▸ **WORK REQUEST**: Copy out the data from the line containing "(4 ratings)" to its last line, exactly. No pictures.
Top of GIVEN RECORDS
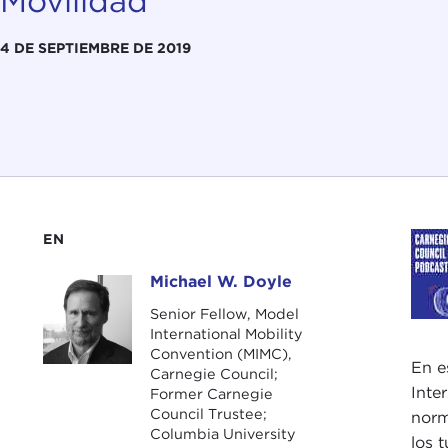
Movilidad
4 DE SEPTIEMBRE DE 2019
EN
Michael W. Doyle
Michael W. Doyle
Senior Fellow, Model
International Mobility
Convention (MIMC),
En e
Carnegie Council;
Inte
Former Carnegie
Council Trustee;
norm
Columbia University
los 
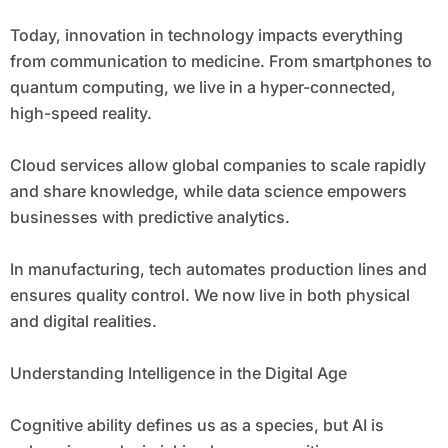
Today, innovation in technology impacts everything
from communication to medicine. From smartphones to
quantum computing, we live in a hyper-connected,
high-speed reality.
Cloud services allow global companies to scale rapidly
and share knowledge, while data science empowers
businesses with predictive analytics.
In manufacturing, tech automates production lines and
ensures quality control. We now live in both physical
and digital realities.
Understanding Intelligence in the Digital Age
Cognitive ability defines us as a species, but AI is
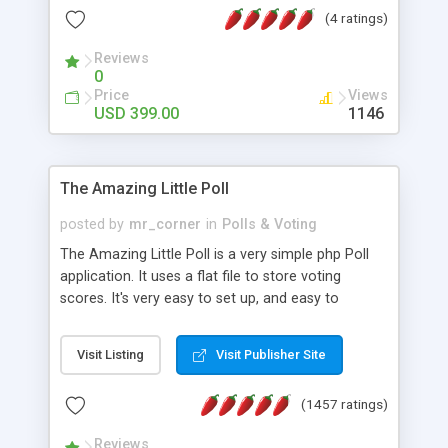
friendly) • White labeled script • Highly scalable &
(4 ratings)
robust • Complete Powerful Solution • Timer to
perform online test This online exam test script
Reviews
0
will easily help you to build online exam test portal
Price
Views
where teacher or admin can automate their
USD 399.00
1146
complete examination process smoothly.
Students or user can easily apply for that test
without facing any problem.
The Amazing Little Poll
posted by
mr_corner
in
Polls & Voting
The Amazing Little Poll is a very simple php Poll
application. It uses a flat file to store voting
scores. It's very easy to set up, and easy to
customize. Cookies are used to prevent users
from voting twice. Now around for almost 10
Visit Listing
Visit Publisher Site
years with over 50.000 users. Multiple updates are
also available - all for free!
(1457 ratings)
Reviews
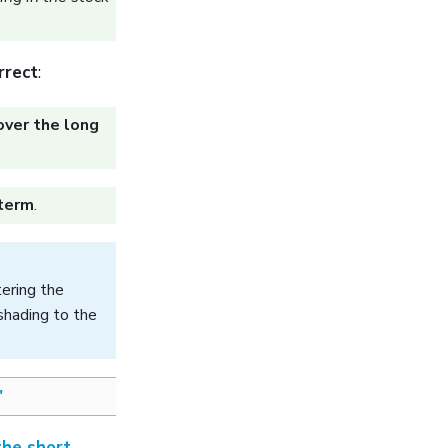
rrect
:
over the long
 term
.
tering the
shading to the
"
the short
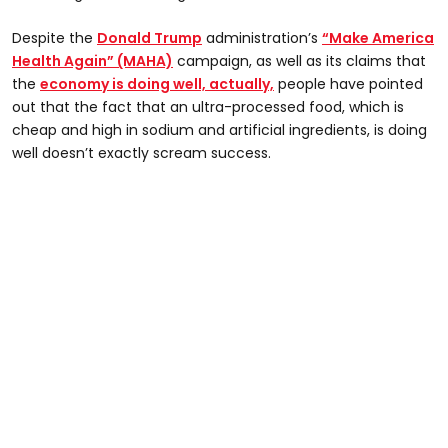
Despite the
Donald Trump
administration’s
“Make America
Health Again” (MAHA)
campaign, as well as its claims that
the
economy is doing well, actually,
people have pointed
out that the fact that an ultra-processed food, which is
cheap and high in sodium and artificial ingredients, is doing
well doesn’t exactly scream success.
Bottom of GIVEN RECORDS
▸ **RESPONSE BELOW**:
(4 ratings)
robust • Complete Powerful Solution • Timer to
perform online test This online exam test script
Reviews
0
will easily help you to build online exam test portal
Price
Views
where teacher or admin can automate their
USD 399.00
1146
complete examination process smoothly.
Students or user can easily apply for that test
without facing any problem.
The Amazing Little Poll
posted by
mr_corner
in
Polls & Voting
The Amazing Little Poll is a very simple php Poll
application. It uses a flat file to store voting
scores. It's very easy to set up, and easy to
customize. Cookies are used to prevent users
from voting twice. Now around for almost 10
Visit Listing
Visit Publisher Site
years with over 50.000 users. Multiple updates are
also available - all for free!
(1457 ratings)
Reviews
rrect
:
over the long
 term
.
tering the
shading to the
"
the short
Despite the
Donald Trump
administration’s
“Make America
Health Again” (MAHA)
campaign, as well as its claims that
the
economy is doing well, actually,
people have pointed
out that the fact that an ultra-processed food, which is
cheap and high in sodium and artificial ingredients, is doing
well doesn’t exactly scream success.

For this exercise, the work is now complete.